In charts: Will rising edible oil prices fry your kitchen budget?

The government hiked import duties on key crude and refined edible oils such as soyabean, sunflower and palm oil from 14 September. Photo: Mint
The government hiked import duties on key crude and refined edible oils such as soyabean, sunflower and palm oil from 14 September. Photo: Mint

Summary

  • Rising oil prices are adding to inflationary pressures at a time when the country is already reeling under the strain of high food prices. What are the factors behind the rise, and will it dent your kitchen budget?

Edible oil prices are on the boil again. The ‘oils and fats’ group in India’s consumer price index rose 2.5% year-on-year in September, marking the first increase in nearly two years and adding inflationary pressures at a time when the country is already reeling under the strain of high food prices. Headline inflation jumped to a nine-month high of 5.49% last month, with food inflation surging to 9.24%.

A concoction of global and domestic factors is responsible this rise. First, the government hiked import duties on key crude and refined edible oils such as soyabean, sunflower and palm oil from 14 September. As a result, the effective duty on crude edible oils increased from 5.5% to 27.5% and on refined edible oils from 13.75% to 35.75%, data from the Solvent Extractors’ Association of India showed.

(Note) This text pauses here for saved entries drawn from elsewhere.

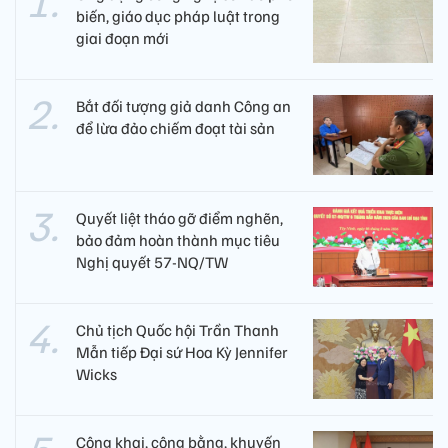
biến, giáo dục pháp luật trong
giai đoạn mới
Bắt đối tượng giả danh Công an
để lừa đảo chiếm đoạt tài sản
Quyết liệt tháo gỡ điểm nghẽn,
bảo đảm hoàn thành mục tiêu
Nghị quyết 57-NQ/TW
Chủ tịch Quốc hội Trần Thanh
Mẫn tiếp Đại sứ Hoa Kỳ Jennifer
Wicks
Công khai, công bằng, khuyến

The government says the duty hikes aim to protect domestic oil seed farmers against the softening of edible oil prices globally. “The government aims to preserve a floor price for these sellers by decoupling Indian supplies from global supplies," said Debopam Chaudhuri, chief economist at Piramal Enterprises.

Also read | Inflation upshoot: Worse than expected

The import duty hikes were immediately followed by a sharp rise in retail prices of packed edible oils, particularly palm oil, sunflower oil and soyabean oil, data from the government’s Department of Consumer Affairs showed.

However, an uptick in global prices in recent weeks has worsened the situation.

Global headache

Many Indian households use sunflower and soyabean oil in their daily cooking, while palm oil is a major ingredient in sweets, biscuits and cakes, not to mention cosmetics, soap and detergents.

Also read | In charts: September inflation proves why RBI was right to delay a rate cut

Global vegetable oil prices rose steeply in 2021 and 2022 as covid disrupted supply chains. A vegetable oil price index run by the Food and Agricultural Organization (FAO), which tracks palm, soyabean, sunflower and rapeseed oils, which was below 100 before the pandemic, hit a high of 251 in 2022. Since then, prices have declined.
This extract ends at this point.